Producer T Bone Burnett is another emerging figure in the movement to improve digital audio. His new CODE technology, which he described in Mix's October issue as “a quality-control system,” will provide a set of standards for digital audio that would work to optimize sound for every file format.

Controlling the Process

Eager to deliver elevated music experiences but frustrated by the mandate to compensate for inferior production quality while meeting commercial demands, Paul Stubblebine Mastering, Sterling Sound and Bernie Grundman Mastering have all started in-house record labels. Stubblebine held a forum on this trend at AES '08. “I wondered, what is it that's making us want to start labels that are all so different from what the mainstream music business looks like,” says Stubblebine. “I think we all feel, without dwelling on the negative, that the whole idea of making smaller and smaller files for file sharing hasn't really moved us in the right direction so we've looked for other ways of working.”

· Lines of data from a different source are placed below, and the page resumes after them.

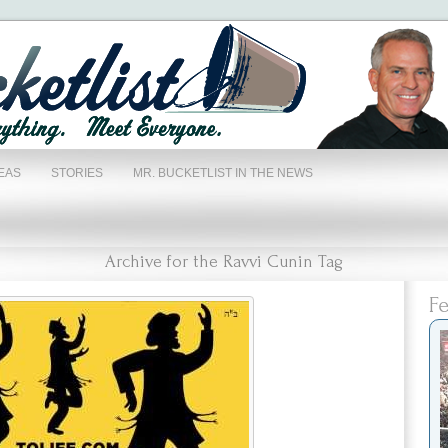
EAS
STORIES
MR. BUCKETLIST IN THE NEWS
Archive for the Ravvi Cunin Tag
Fe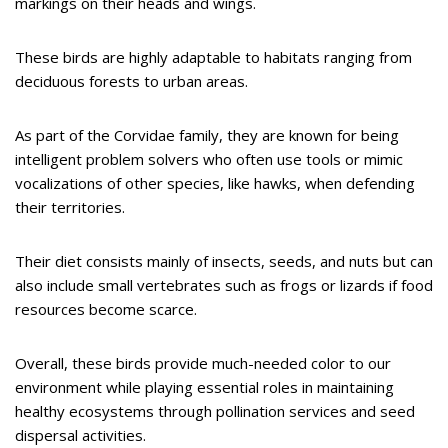
markings on their heads and wings.
These birds are highly adaptable to habitats ranging from
deciduous forests to urban areas.
As part of the Corvidae family, they are known for being
intelligent problem solvers who often use tools or mimic
vocalizations of other species, like hawks, when defending
their territories.
Their diet consists mainly of insects, seeds, and nuts but can
also include small vertebrates such as frogs or lizards if food
resources become scarce.
Overall, these birds provide much-needed color to our
environment while playing essential roles in maintaining
healthy ecosystems through pollination services and seed
dispersal activities.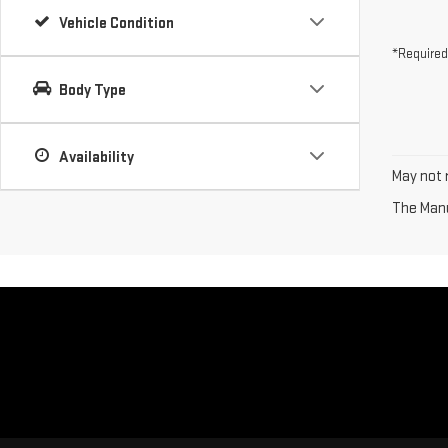
Vehicle Condition
*Required
Body Type
Availability
May not r
The Manuf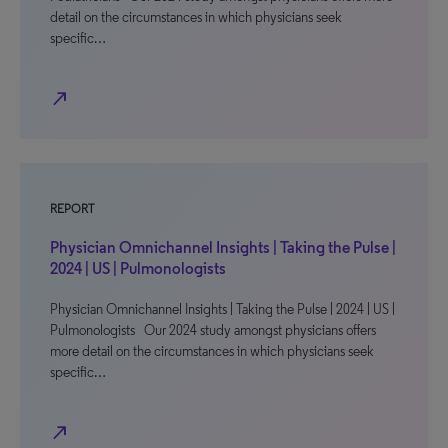
detail on the circumstances in which physicians seek
specific…
north_east
REPORT
Physician Omnichannel Insights | Taking the Pulse |
2024 | US | Pulmonologists
Physician Omnichannel Insights | Taking the Pulse | 2024 | US |
Pulmonologists Our 2024 study amongst physicians offers
more detail on the circumstances in which physicians seek
specific…
north_east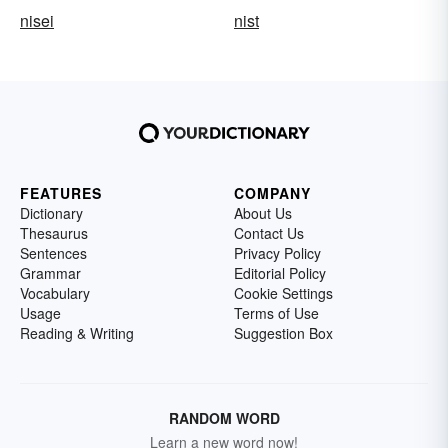
nisei
nist
FEATURES
COMPANY
Dictionary
About Us
Thesaurus
Contact Us
Sentences
Privacy Policy
Grammar
Editorial Policy
Vocabulary
Cookie Settings
Usage
Terms of Use
Reading & Writing
Suggestion Box
RANDOM WORD
Learn a new word now!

Stubblebine's Tape Project produces reel-to-reel releases, Sterling's Experience Vinyl deals in vinyl and Grundman's Straight Ahead Records takes a natural approach — live recording and mixing using proprietary electronics for optimizing quality (a system that reportedly uses less overall electronics than any other).

“We're all operating off the same impulse — to allow the home listener to hear music at the kind of quality level we hear it at in the studio,” says Stubblebine, “without the distractions of what comes from compressing the stuff down to MP3 and AAC — that lack of resolution that, for many of us, is just not enough.”

The in-house labels give these mastering engineers the opportunity to focus wholly on sound quality without pressure to push the levels at the expense of dynamics. The Straight Ahead releases, explains Grundman, “are live-to-2-track and mixed right on the spot, using all custom-built equipment in the signal path. We use a special equalizer that has almost no electronics in it. We've carefully selected each piece of equipment in the chain according to what has the most natural, cleanest sound.” Neil Larsen's group, Orbit, featuring Robben Ford, recently released a Straight Ahead record as a double-vinyl LP and an Emerald Audiophile Series CD. The sound quality of this CD, made with a dark-green polycarbonate that enables a more accurate reading of the digital data from the disc, reportedly “rivals the vinyl.”

Mastering a Tape Project release follows the flow of any other mastering session, says Stubblebine. “We'll get the master tape up, run it through our chain, and once we've got it optimized we'll run that twice to the 1-inch, 2-track. We'll edit those together and we'll have reel A and reel B running masters. In some cases, it requires quite a bit of EQ, and in others, none whatsoever, and we'll just do a straight connection. The major difference is in our approach because we know we're mastering for people that have decent or great stereo systems, so there's no question of compromising the sound quality.”

Of Experience Vinyl, Calbi says, “We wanted to do something that would promote the studio in terms of our commitment to good sound. It's so rare to have a tape that you can put on a machine and transfer to a piece of acetate and send it to a plant, but we found one that we're releasing by an artist named Kim Taylor. It was a beautiful tape and we did a beautiful transfer onto vinyl. It sounds really tactile and rich-sounding. That's our second release; we also did a blues album by Michael Powers, and we plan on doing more.”


Janice Brown is a freelance writer based in New York City.